Only one span of the listing below is wanted: the lines from the one with "e sich auf Ihr" through the one with "in der Region", reproduced exactly, both ends kept.

## DATA TO EXAMINE:
::::

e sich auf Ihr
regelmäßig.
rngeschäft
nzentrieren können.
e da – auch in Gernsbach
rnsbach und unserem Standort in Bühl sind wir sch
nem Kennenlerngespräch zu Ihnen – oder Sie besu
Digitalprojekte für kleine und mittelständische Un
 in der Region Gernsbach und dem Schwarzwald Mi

::::

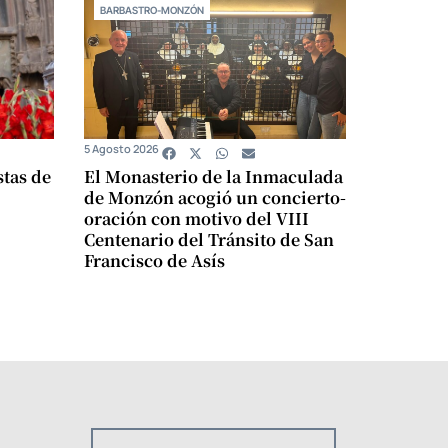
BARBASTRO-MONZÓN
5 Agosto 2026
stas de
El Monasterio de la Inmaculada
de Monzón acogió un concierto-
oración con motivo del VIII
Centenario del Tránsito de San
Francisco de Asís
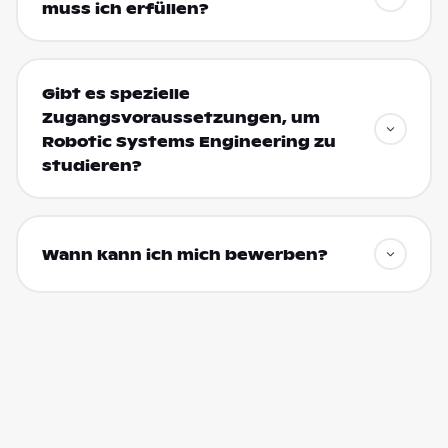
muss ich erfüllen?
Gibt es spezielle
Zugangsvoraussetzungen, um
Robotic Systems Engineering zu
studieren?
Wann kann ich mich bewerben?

::::

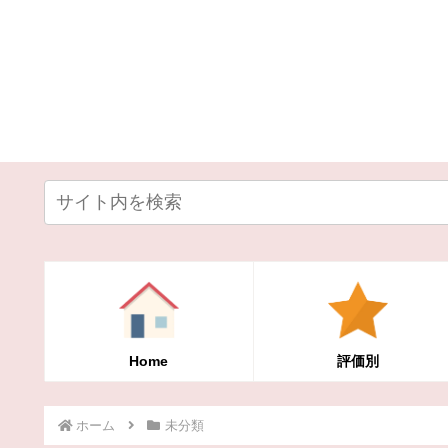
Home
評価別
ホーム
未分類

::::

## EXERCISE RESPONSE:
e sich auf Ihr
regelmäßig.
rngeschäft
nzentrieren können.
e da – auch in Gernsbach
rnsbach und unserem Standort in Bühl sind wir sch
nem Kennenlerngespräch zu Ihnen – oder Sie besu
Digitalprojekte für kleine und mittelständische Un
 in der Region Gernsbach und dem Schwarzwald Mi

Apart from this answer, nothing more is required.